Yanhui Hu, Aram Comjean, Norbert Perrimon, Stephanie E. Mohr

Abstract

Next-generation sequencing technologies have greatly increased our ability to identify gene expression levels, including at specific developmental stages and in specific tissues. Gene expression data can help researchers understand the diverse functions of genes and gene networks, as well as help in the design of specific and efficient functional studies, such as by helping researchers choose the most appropriate tissue for a study of a group of genes, or conversely, by limiting a long list of gene candidates to the subset that are normally expressed at a given stage or in a given tissue.

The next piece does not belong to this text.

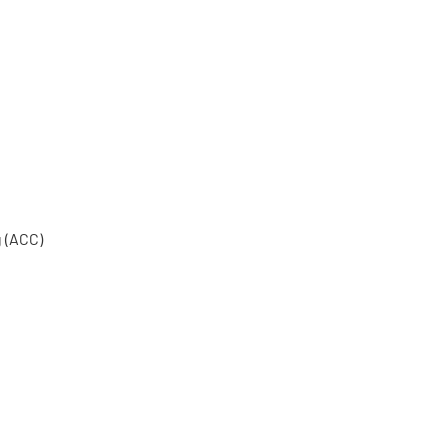
 (ACC)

We report DGET, a Drosophila Gene Expression Tool ( www.flyrnai.org/tools/dget/web/ ), which stores and facilitates search of RNA-Seq based expression profiles available from the modENCODE consortium and other public data sets. Using DGET, researchers are able to look up gene expression profiles, filter results based on threshold expression values, and compare expression data across different developmental stages, tissues and treatments. In addition, at DGET a researcher can analyze tissue or stage-specific enrichment for an inputted list of genes (e.g., 'hits' from a screen) and search for additional genes with similar expression patterns. We performed a number of analyses to demonstrate the quality and robustness of the resource. In particular, we show that evolutionary conserved genes expressed at high or moderate levels in both fly and human tend to be expressed in similar tissues. Using DGET, we compared whole tissue profile and sub-region/cell-type specific datasets and estimated a potential source of false positives in one dataset. We also demonstrated the usefulness of DGET for synexpression studies by querying genes with expression profile similar to the mesodermal master regulator Twist. Altogether, DGET provides a flexible tool for expression data retrieval and analysis with short or long lists of Drosophila genes, which can help scientists to design stage- or tissue-specific in vivo studies and do other subsequent analyses.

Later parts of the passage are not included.